The game of “Knock Off” is likely the most popular shuffleboard play variation, and it can be played in singles (one vs. one) or doubles (two vs. two). In a doubles game, one member from each team will stand on each of the sides. The aim of the game is to reach, or surpass, a score of 15 points.
Before the game begins, players must flip a coin to pick their colors, as well as the color of the “hammer.” The winner can choose whichever color they’d like, but the color which is elected to be the “hammer” will be the color which initially goes second. Once the final frame has been reached, the team with the hammer will be the last team to play.
Frames and Rounds
One round is the completion of either one person’s turn in a singles match, or the combination of one team member’s turn and the turn of the opposite team member in a doubles match. A frame is the complete sequence of both rounds. The layout of the first round is decided at the coin toss. It is desirable to be the “hammer” at the end of each frame, as a person with the hammer will win the whole game if they reach 15 points first.
The first round is played as dictated by the coin toss. At the end of the round, the standard scoring process is observed. Only the team with the leading weight will score. The team that did not score in the first round will receive the hammer during the second round, which is played starting from the other end of the board.
In the case that no weights remain on the board at the end of a round, the team which played second that round will play first. Each following round proceeds in this way until the final frame has been triggered.
No points are awarded to the team if one or more of following cases occur:
- If the other player/team has a weight beyond their own
- If the round ends with no weights on the board
- If no weights pass the short foul line
If none of the previous disqualifications occur, the values are pretty straightforward. Only the weights lying beyond all of the opposing teams’ weights count.
The standard point values are:
- 1 point for every weight lying between the short foul line and the deuce line (the line directly before the 2).
- 2 points for every weight lying between the deuce line and the trey line (the line directly after the deuce line).
- 3 points for every weight that lies past the trey line, but falls short of hanging off the board.
- 4 points are awarded for “hangers” (weights that lie partially hanging over the end of the board).
If a weight lies atop the foul, deuce, or trey lines; or if a hanger seems questionable, the scores can be disputed by the other players.
To settle a line dispute:
- Look down upon the weights from directly above.

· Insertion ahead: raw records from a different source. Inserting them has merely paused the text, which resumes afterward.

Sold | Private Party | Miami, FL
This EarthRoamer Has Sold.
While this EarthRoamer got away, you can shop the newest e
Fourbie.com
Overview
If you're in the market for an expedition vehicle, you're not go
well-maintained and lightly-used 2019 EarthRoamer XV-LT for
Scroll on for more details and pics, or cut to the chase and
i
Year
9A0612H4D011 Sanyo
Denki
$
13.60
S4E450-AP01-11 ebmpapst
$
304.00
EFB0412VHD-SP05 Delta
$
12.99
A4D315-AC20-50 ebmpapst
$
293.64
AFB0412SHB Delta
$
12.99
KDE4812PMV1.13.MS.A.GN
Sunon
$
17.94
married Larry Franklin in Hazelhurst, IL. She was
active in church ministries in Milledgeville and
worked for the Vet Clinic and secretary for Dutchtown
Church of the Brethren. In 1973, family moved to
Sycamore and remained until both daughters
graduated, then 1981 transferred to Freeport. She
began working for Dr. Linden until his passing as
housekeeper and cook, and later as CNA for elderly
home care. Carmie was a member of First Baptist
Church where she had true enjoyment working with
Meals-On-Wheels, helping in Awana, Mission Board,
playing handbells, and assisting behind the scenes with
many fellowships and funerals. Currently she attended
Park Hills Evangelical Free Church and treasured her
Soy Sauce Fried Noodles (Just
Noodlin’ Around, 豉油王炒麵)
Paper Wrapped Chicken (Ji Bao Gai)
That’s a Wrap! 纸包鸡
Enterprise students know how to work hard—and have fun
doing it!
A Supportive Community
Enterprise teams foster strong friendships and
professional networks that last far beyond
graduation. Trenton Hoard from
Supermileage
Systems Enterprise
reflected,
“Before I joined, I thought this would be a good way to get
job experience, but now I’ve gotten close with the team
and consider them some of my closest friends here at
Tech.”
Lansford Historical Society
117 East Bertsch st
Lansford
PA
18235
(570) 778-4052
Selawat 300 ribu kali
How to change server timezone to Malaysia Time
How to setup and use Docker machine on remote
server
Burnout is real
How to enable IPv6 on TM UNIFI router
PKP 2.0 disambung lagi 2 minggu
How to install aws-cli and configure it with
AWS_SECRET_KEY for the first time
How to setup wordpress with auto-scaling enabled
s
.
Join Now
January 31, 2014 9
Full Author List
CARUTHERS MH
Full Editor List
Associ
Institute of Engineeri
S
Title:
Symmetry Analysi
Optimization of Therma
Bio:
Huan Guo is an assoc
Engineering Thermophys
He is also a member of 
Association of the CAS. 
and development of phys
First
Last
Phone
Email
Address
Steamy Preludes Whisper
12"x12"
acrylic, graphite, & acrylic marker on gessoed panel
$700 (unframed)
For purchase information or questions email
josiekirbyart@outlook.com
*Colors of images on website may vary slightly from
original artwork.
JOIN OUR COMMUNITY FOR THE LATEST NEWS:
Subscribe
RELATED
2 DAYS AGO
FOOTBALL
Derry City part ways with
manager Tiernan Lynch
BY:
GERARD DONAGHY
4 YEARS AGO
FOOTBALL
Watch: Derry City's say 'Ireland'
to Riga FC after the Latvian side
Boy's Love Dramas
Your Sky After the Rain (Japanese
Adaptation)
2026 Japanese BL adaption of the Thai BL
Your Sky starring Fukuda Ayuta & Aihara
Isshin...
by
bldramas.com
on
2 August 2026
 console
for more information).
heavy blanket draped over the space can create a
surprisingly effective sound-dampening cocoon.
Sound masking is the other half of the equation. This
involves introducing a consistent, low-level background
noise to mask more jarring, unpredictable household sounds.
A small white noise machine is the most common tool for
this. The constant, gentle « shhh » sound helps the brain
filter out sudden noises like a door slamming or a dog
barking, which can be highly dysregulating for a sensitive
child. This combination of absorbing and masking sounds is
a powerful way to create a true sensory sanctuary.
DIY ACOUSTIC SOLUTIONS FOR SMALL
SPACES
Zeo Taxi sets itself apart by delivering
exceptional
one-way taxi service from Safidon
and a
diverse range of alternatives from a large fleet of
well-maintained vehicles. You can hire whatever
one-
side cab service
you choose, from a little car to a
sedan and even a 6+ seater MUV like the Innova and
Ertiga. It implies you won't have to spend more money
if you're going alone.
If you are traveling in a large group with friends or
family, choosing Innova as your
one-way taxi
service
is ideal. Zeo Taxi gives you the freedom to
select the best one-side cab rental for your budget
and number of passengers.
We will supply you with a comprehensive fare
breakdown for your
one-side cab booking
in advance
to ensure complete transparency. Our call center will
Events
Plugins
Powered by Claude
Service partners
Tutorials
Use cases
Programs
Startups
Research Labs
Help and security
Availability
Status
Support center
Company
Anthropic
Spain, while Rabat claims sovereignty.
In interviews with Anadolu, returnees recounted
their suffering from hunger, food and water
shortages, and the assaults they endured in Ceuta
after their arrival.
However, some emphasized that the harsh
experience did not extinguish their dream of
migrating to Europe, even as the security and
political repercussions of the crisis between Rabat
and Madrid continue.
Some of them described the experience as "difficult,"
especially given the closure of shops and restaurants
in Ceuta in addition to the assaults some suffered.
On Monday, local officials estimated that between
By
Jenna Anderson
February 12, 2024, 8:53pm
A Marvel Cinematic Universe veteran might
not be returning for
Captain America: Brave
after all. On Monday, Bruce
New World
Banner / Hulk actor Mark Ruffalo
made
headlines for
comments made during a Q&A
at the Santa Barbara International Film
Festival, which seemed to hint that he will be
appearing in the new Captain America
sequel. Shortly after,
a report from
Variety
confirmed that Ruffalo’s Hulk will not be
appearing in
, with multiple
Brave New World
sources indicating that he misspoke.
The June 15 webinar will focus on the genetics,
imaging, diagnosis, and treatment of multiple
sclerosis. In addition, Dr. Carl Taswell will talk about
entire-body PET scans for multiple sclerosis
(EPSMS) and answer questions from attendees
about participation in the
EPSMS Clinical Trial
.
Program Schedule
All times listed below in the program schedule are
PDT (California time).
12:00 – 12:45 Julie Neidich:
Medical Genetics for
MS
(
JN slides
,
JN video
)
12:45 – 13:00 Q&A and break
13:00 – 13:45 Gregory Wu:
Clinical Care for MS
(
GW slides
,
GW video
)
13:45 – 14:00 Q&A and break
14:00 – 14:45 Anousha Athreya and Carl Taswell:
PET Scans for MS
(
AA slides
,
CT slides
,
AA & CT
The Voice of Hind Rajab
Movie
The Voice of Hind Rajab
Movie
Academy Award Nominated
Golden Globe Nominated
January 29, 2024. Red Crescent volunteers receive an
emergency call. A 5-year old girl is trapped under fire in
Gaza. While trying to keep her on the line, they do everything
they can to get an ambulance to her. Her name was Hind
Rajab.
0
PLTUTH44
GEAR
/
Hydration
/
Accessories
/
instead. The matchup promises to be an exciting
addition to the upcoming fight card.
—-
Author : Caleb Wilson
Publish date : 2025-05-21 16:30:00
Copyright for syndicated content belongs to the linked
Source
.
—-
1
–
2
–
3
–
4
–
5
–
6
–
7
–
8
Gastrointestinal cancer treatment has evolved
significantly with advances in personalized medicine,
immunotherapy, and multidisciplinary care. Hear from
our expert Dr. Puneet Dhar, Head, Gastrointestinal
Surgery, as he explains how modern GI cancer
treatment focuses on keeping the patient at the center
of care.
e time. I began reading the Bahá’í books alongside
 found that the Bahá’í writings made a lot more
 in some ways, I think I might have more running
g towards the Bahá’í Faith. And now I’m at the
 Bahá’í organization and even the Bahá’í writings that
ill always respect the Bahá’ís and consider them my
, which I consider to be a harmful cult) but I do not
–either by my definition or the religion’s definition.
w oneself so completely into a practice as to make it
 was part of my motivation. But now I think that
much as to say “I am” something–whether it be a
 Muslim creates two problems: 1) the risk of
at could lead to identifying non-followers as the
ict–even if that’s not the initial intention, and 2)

- If there is a bit of wood between the edge of the weight and the line itself, then the score is the higher value.
- If there is no wood showing between the edge of the weight and the line, the weight is given the lesser of the two values.
- If the line in question is the foul line, the “lesser” score is a no-pointer.
To determine whether or not a weight is a “hanger,” perform this checking process:
- Take another weight, and grasp it in the palm of your hand.
- Take the weight, and press it flatly against the inside wall, perpendicular to the disputed weight.
- Keeping part of the judgment weight above the surface level, sweep it from one corner of the back end to the other.
- If the disputed hanger falls during the sweep, it is judged to be a true “hanger” and the player receives their points accordingly.
While there is no set penalty, there are certain common courtesies that should be followed.
- In a standard match, a player may “dust” (add wax, silicon, or sand to the board) before they shoot; if in a tournament match, this is typically restricted to the edges of the board.
- Players must have one foot behind the playing surface while they are shooting.
- Naturally, a player should never purposely shake or hit the table.
The Final Frame
To declare a winner, the entire frame must be completed. This means that if the person who starts first during that frame reaches 15 before everyone else, they must wait for all other participants to finish their turns. However, if the second player reaches the number first, the first player won’t get another chance. This goes on down the line until the last person takes their turn.
If the first player to reach the necessary score is not the last person in the frame, each competitor shuffles their weights and the one with the highest score wins!